A fundamental component of contemporary cell biology, microscopy-based data processing offers crucial instruments for deriving meaningful conclusions from intricate biological images. The most recent techniques, such as picture acquisition, preprocessing, analysis, feature extraction, and data visualization, are thoroughly reviewed in this chapter. It highlights the special powers of light and electron microscopy and stresses how crucial preprocessing methods like background correction and noise reduction are to the clarity of images. Extensive segmentation and feature extraction techniques are described, demonstrating how well they can identify cellular structures. The chapter also discusses computer technologies that automate these operations and emphasizes the need for quantitative analysis and data visualization in making complex data interpretable. With regard to the future, it examines cutting-edge developments like artificial intelligence, multimodal imaging, and immersive visualization technologies, highlighting their revolutionary potential. In summary, this chapter provides a thorough review of current approaches and potential future directions in microscopy-based data processing, making it a vital resource for cell biologists. It seeks to stimulate more creativity and cross-disciplinary cooperation, which will ultimately improve our knowledge of cellular biology and spur scientific advancement in this quickly developing subject.
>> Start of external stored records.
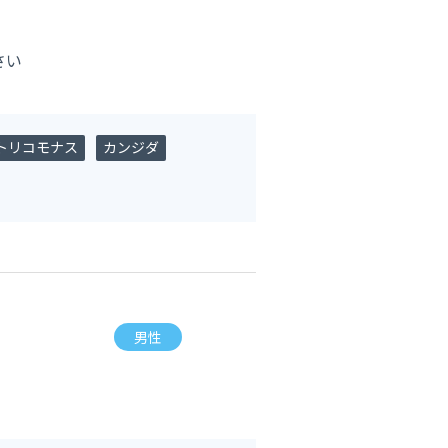
さい
トリコモナス
カンジダ
男性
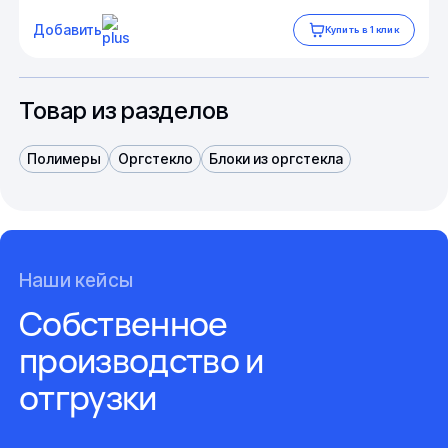
Добавить
Купить в 1 клик
Товар из разделов
Полимеры
Оргстекло
Блоки из оргстекла
Наши кейсы
Собственное
производство и
отгрузки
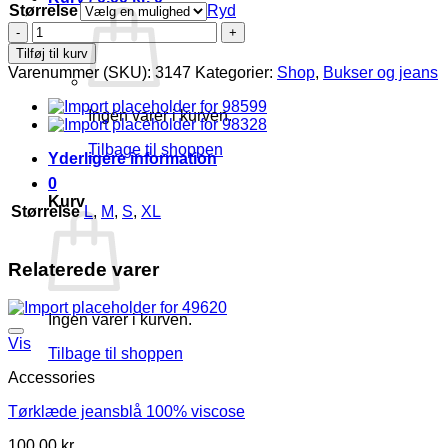
Størrelse
Ryd
Wasabi
Sina
Tilføj til kurv
buks
Varenummer (SKU):
3147
Kategorier:
Shop
,
Bukser og jeans
navy
Lg:78
Ingen varer i kurven.
antal
Tilbage til shoppen
Yderligere information
0
Kurv
Størrelse
L
,
M
,
S
,
XL
Relaterede varer
Ingen varer i kurven.
Vis
Tilbage til shoppen
Accessories
Tørklæde jeansblå 100% viscose
100,00
kr.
The future of cell biology has the prospect of revealing new levels of understanding and knowledge via persistent research and technological development.

Abbreviations

CLSM	Confocal Laser Scanning Microscopy
TIRF	Total Internal Reflection Fluorescence Microscopy
STED	Stimulated Emission Depletion Microscopy
STORM	Stochastic Optical Reconstruction Microscopy
PALM	PhotoActivated Localization Microscopy
FRET	Förster Resonance Energy Transfer
FRAP	Fluorescence Recovery After Photobleaching
ROI	Region of Interest
PSF	Point Spread Function
FIJI	Fiji Is Just ImageJ

Acknowledgments

Without the help and direction of many people and organizations, our endeavor would not have been feasible. I want to express my sincere gratitude to Techno India University for offering a stimulating and supportive atmosphere for research and academic development. I owe a debt of gratitude to my supervisor, Dr. Malavika Bhattacharya, whose knowledge, steadfast assistance, and perceptive criticism have been crucial during this process. The direction and caliber of this work have been greatly influenced by her advice. Additionally, I would like to sincerely thank Sudeshna Sengupta and Rojina Khatun, my senior Ph. D. scholars. They have consistently provided inspiration and motivation through their support, knowledge sharing, and teamwork. Their assistance has greatly enhanced this work and added enjoyment and fulfillment to the journey. I appreciate your unwavering commitment and support. This achievement is a result of everyone's combined dedication and hard work.

Conflicts of Interest

The authors declare no conflicts of interest.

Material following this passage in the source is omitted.